Major uncertainty now grips the economy given the expressions by the MOF that Zimbabwe is not going to dollarize and neither is it going the rand monetary union direction. Whilst maintaining the 1:1 parity condition and denying the apparent loss of value of the surrogate currency, the new announcement of Zimbabwe probably going to introduce a new currency has triggered a new wave of panic and currency uncertainty.
The land question
By and large, Zimbabwe is an agro-based economy. As such, any meaningful attempt to open up the economy requires a policy shift with regards to the land question. Of course, one cannot expect the government to reverse the Land Reform program, but a more organized and well-calculated land rights policy is long-overdue. The current position that land is owned by the government implies that our land is closed for foreign investors.
High public sector corruption, poor corporate governance and poor parastatal performance
Over and above, the foreign investors’ consideration of how a government treats its own people and businesses; a consideration of how government corporations and parastatals are run is an additional criteria for evaluating potential investment zones.
Zimbabwean parastatals are well known for having high instances of corruption, cronyism and nepotism. The extent to which corporate governance standards and ethical principles are practiced has also been pitiable. Given these indigestible scenarios, parastatal poor performance has been inescapable.
Therefore, viewed from the lens of a potential investor; a government which fails to properly run its own public entities will likely pose operational bottlenecks to the foreign business investment. In order for the government to survive, finance its own operations and sustain public corporations’ losses; the host nation is more likely going to overtax its own locals and private business. Heavily taxed economic inhabitants entail reduced aggregate demand whilst increased tax on private firms imply a reduction in profitability.

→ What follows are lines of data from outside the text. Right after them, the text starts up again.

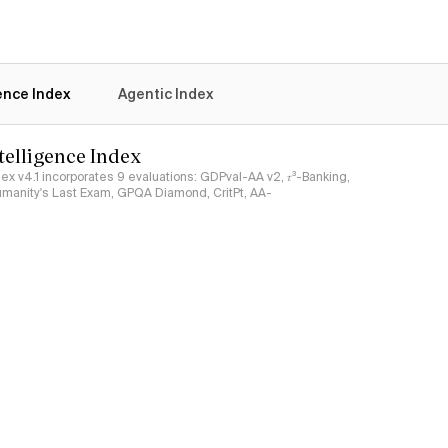
gence Index
Agentic Index
ntelligence Index
ndex v4.1 incorporates 9 evaluations: GDPval-AA v2, 𝜏³-Banking,
umanity's Last Exam, GPQA Diamond, CritPt, AA-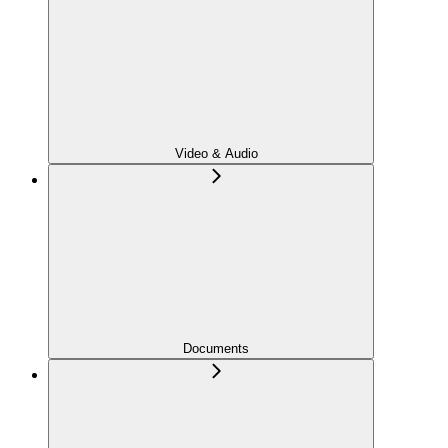
Video & Audio
Documents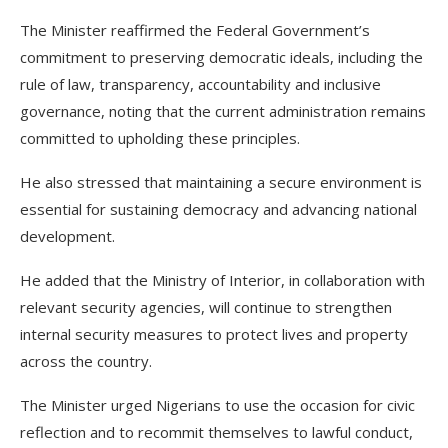
The Minister reaffirmed the Federal Government’s
commitment to preserving democratic ideals, including the
rule of law, transparency, accountability and inclusive
governance, noting that the current administration remains
committed to upholding these principles.
He also stressed that maintaining a secure environment is
essential for sustaining democracy and advancing national
development.
He added that the Ministry of Interior, in collaboration with
relevant security agencies, will continue to strengthen
internal security measures to protect lives and property
across the country.
The Minister urged Nigerians to use the occasion for civic
reflection and to recommit themselves to lawful conduct,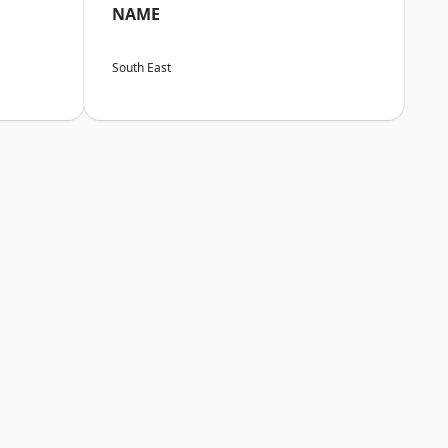
NAME
South East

This scenario largely summarizes the case for Zimbabwe, where government expenditures are largely financed through a hefty tax policy on the economic agents.
So one sure way to make Zimbabwe to open up for business is to first resuscitate the bedridden state parastatals for example NRZ and Air Zimbabwe which are so strategic for business. Relentless focus should also be put on promoting good corporate governance standards and reducing the endemic public sector corruption in all state parastatals.
It is every nation’s strategic desire to be open for business. However, for a nation to be deemed as an ‘open for business’ environment, significant policy transformations (domestic and foreign) and regulatory improvements are inevitable and obligatory.
Publicity campaigns of openness for business should be validated with tangible domestic and international commitments to improving ease of doing business ratings, macro-economic fundamentals and a political paradigm shift from repressive to democratic governance systems.